─── Records
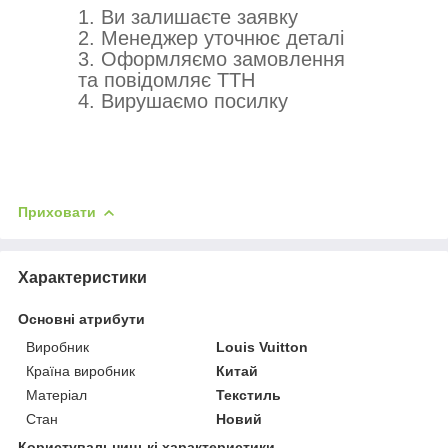
1. Ви залишаєте заявку
2. Менеджер уточнює деталі
3. Оформляємо замовлення
та повідомляє ТТН
4. Вирушаємо посилку
Приховати
Характеристики
Основні атрибути
Виробник
Louis Vuitton
Країна виробник
Китай
Матеріал
Текстиль
Стан
Новий
Користувальницькі характеристики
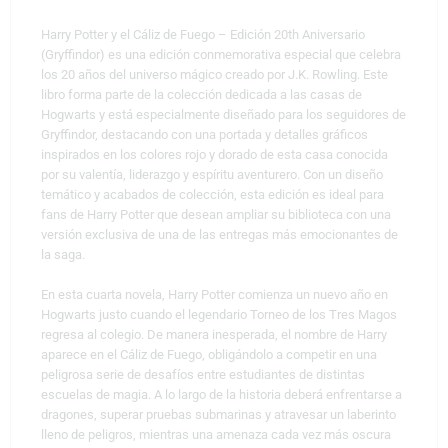
Harry Potter y el Cáliz de Fuego – Edición 20th Aniversario
(Gryffindor) es una edición conmemorativa especial que celebra
los 20 años del universo mágico creado por J.K. Rowling. Este
libro forma parte de la colección dedicada a las casas de
Hogwarts y está especialmente diseñado para los seguidores de
Gryffindor, destacando con una portada y detalles gráficos
inspirados en los colores rojo y dorado de esta casa conocida
por su valentía, liderazgo y espíritu aventurero. Con un diseño
temático y acabados de colección, esta edición es ideal para
fans de Harry Potter que desean ampliar su biblioteca con una
versión exclusiva de una de las entregas más emocionantes de
la saga.
En esta cuarta novela, Harry Potter comienza un nuevo año en
Hogwarts justo cuando el legendario Torneo de los Tres Magos
regresa al colegio. De manera inesperada, el nombre de Harry
aparece en el Cáliz de Fuego, obligándolo a competir en una
peligrosa serie de desafíos entre estudiantes de distintas
escuelas de magia. A lo largo de la historia deberá enfrentarse a
dragones, superar pruebas submarinas y atravesar un laberinto
lleno de peligros, mientras una amenaza cada vez más oscura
──────
Assigned task. Write out again, exactly, only the lines from the beginning of the material above to the line that holds "Gryffindor, destacando con", both ends included, and no pictures.

Exercise answer.
1. Ви залишаєте заявку
2. Менеджер уточнює деталі
3. Оформляємо замовлення
та повідомляє ТТН
4. Вирушаємо посилку
Приховати
Характеристики
Основні атрибути
Виробник
Louis Vuitton
Країна виробник
Китай
Матеріал
Текстиль
Стан
Новий
Користувальницькі характеристики
Harry Potter y el Cáliz de Fuego – Edición 20th Aniversario
(Gryffindor) es una edición conmemorativa especial que celebra
los 20 años del universo mágico creado por J.K. Rowling. Este
libro forma parte de la colección dedicada a las casas de
Hogwarts y está especialmente diseñado para los seguidores de
Gryffindor, destacando con una portada y detalles gráficos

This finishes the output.